■ **Exercise description**: All that is wanted is the exact text of the lines below from the one with "Facebook - Azores" through the one with "M swoops in", inclusive, minus any pictures.

■ **Task input**:
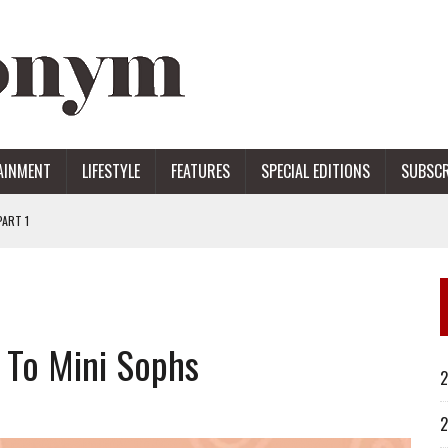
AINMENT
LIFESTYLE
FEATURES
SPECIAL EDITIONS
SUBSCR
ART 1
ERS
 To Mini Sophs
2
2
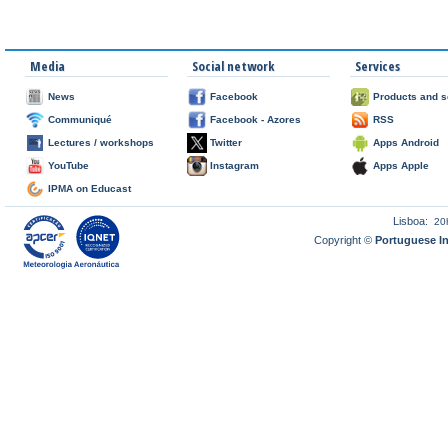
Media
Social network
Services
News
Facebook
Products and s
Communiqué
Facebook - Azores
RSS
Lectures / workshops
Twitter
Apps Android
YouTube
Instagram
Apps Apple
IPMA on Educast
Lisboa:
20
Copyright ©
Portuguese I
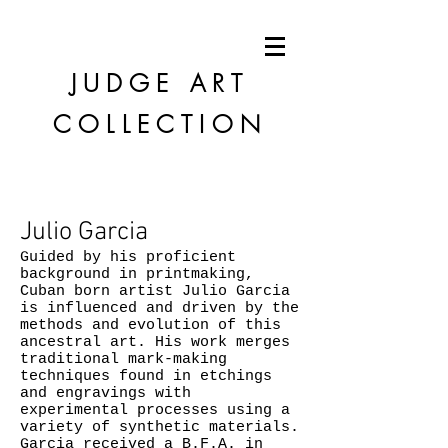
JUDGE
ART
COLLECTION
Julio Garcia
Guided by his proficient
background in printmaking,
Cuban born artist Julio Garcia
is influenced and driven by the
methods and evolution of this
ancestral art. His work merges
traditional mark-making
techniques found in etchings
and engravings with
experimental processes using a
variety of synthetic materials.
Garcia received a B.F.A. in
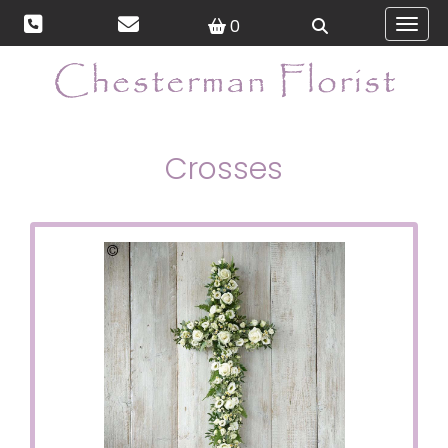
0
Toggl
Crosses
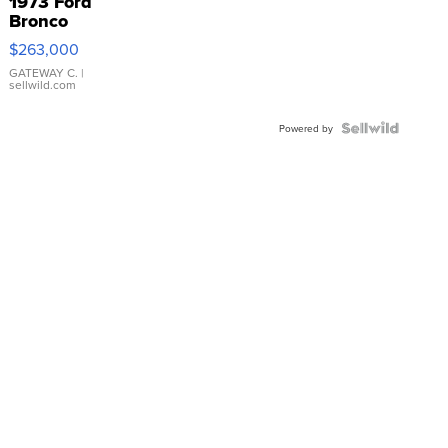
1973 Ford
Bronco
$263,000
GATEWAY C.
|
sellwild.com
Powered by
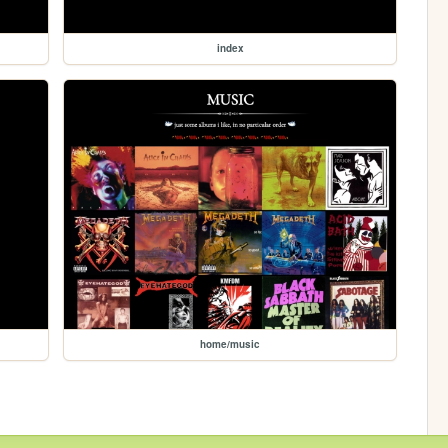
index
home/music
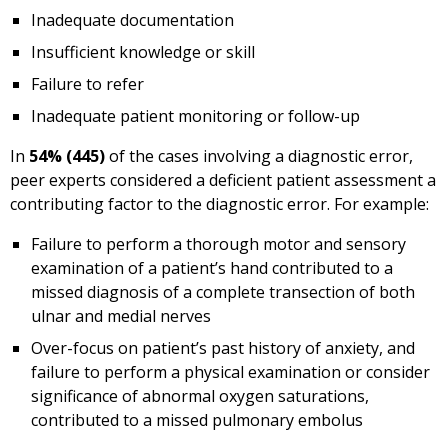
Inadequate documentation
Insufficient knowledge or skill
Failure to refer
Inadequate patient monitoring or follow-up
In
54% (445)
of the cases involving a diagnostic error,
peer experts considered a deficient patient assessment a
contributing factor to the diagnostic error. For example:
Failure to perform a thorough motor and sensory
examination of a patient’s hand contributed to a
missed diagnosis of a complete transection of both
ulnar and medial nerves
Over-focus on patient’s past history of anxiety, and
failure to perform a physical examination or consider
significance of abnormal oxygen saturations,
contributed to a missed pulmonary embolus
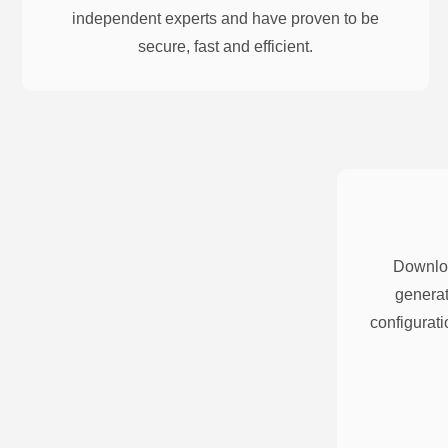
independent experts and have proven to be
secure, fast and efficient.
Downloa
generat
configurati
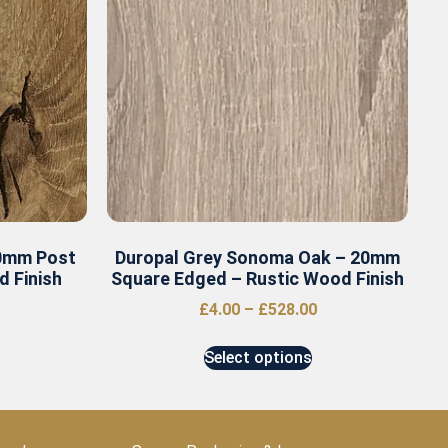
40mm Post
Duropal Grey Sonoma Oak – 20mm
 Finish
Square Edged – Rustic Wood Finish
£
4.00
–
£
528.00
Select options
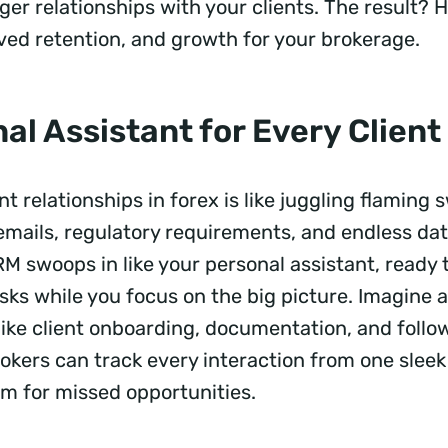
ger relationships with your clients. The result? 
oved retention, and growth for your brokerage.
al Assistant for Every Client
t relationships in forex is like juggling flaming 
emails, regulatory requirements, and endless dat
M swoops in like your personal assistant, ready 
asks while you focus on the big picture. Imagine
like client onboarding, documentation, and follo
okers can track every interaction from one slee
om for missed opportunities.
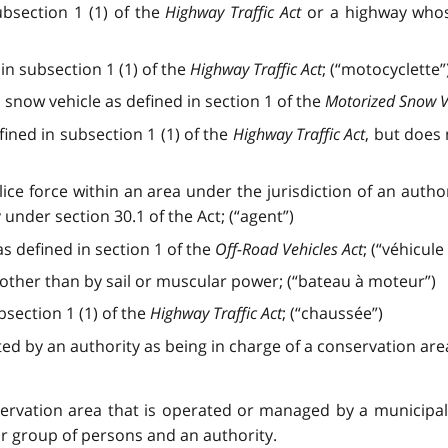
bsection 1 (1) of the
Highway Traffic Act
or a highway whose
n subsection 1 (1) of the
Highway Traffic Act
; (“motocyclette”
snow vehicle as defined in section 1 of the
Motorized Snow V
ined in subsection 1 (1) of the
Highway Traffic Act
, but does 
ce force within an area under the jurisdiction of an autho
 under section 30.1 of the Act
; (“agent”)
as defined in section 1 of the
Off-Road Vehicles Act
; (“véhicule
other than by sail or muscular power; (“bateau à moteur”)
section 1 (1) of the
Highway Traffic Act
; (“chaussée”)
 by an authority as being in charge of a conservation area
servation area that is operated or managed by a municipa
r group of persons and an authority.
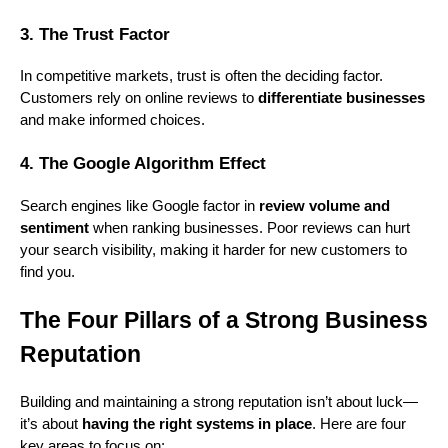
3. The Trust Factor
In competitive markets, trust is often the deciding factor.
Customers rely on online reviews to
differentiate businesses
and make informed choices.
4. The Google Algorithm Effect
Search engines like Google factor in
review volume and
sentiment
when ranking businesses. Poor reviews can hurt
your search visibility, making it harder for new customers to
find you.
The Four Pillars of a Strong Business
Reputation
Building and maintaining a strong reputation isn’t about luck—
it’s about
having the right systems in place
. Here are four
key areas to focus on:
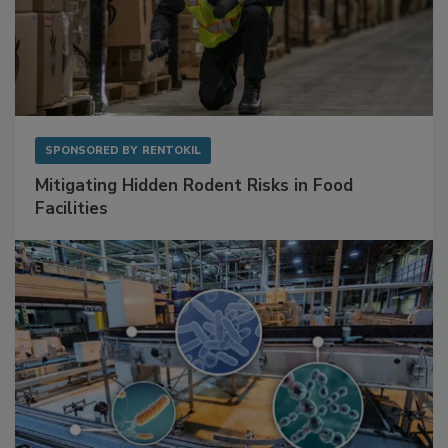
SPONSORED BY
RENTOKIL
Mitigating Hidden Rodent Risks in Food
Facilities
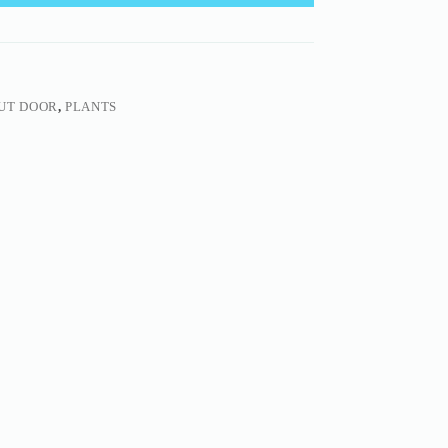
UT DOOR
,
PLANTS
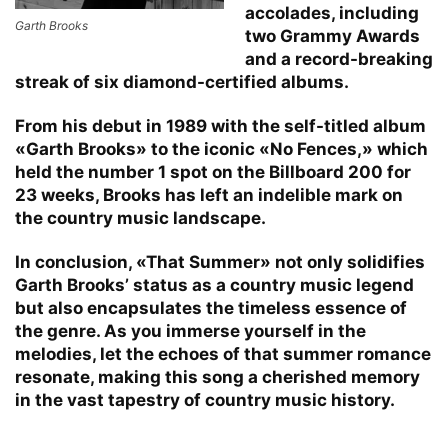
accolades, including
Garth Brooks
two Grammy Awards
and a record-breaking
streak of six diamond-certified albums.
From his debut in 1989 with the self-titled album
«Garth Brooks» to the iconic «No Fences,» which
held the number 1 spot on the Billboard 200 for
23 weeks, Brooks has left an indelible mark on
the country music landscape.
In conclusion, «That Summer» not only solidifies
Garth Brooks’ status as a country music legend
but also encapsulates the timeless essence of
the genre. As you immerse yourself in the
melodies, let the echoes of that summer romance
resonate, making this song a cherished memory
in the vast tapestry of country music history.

■ **Response to this exercise**:
Facebook - Azores
RSS
Lectures / workshops
Twitter
Apps Android
YouTube
Instagram
Apps Apple
IPMA on Educast
Lisboa:
20
Copyright ©
Portuguese I
JUDGE
ART
COLLECTION
Julio Garcia
Guided by his proficient
background in printmaking,
Cuban born artist Julio Garcia
is influenced and driven by the
methods and evolution of this
ancestral art. His work merges
traditional mark-making
techniques found in etchings
and engravings with
experimental processes using a
variety of synthetic materials.
Garcia received a B.F.A. in
0
Toggl
Crosses
1973 Ford
Bronco
$263,000
GATEWAY C.
|
sellwild.com
Powered by
index
home/music
Inadequate documentation
Insufficient knowledge or skill
Failure to refer
Inadequate patient monitoring or follow-up
In
54% (445)
of the cases involving a diagnostic error,
peer experts considered a deficient patient assessment a
contributing factor to the diagnostic error. For example:
Failure to perform a thorough motor and sensory
examination of a patient’s hand contributed to a
missed diagnosis of a complete transection of both
ulnar and medial nerves
Over-focus on patient’s past history of anxiety, and
failure to perform a physical examination or consider
significance of abnormal oxygen saturations,
contributed to a missed pulmonary embolus
independent experts and have proven to be
secure, fast and efficient.
Downloa
generat
configurati
40mm Post
Duropal Grey Sonoma Oak – 20mm
 Finish
Square Edged – Rustic Wood Finish
£
4.00
–
£
528.00
Select options
ger relationships with your clients. The result? 
oved retention, and growth for your brokerage.
al Assistant for Every Client
t relationships in forex is like juggling flaming 
emails, regulatory requirements, and endless dat
M swoops in like your personal assistant, ready 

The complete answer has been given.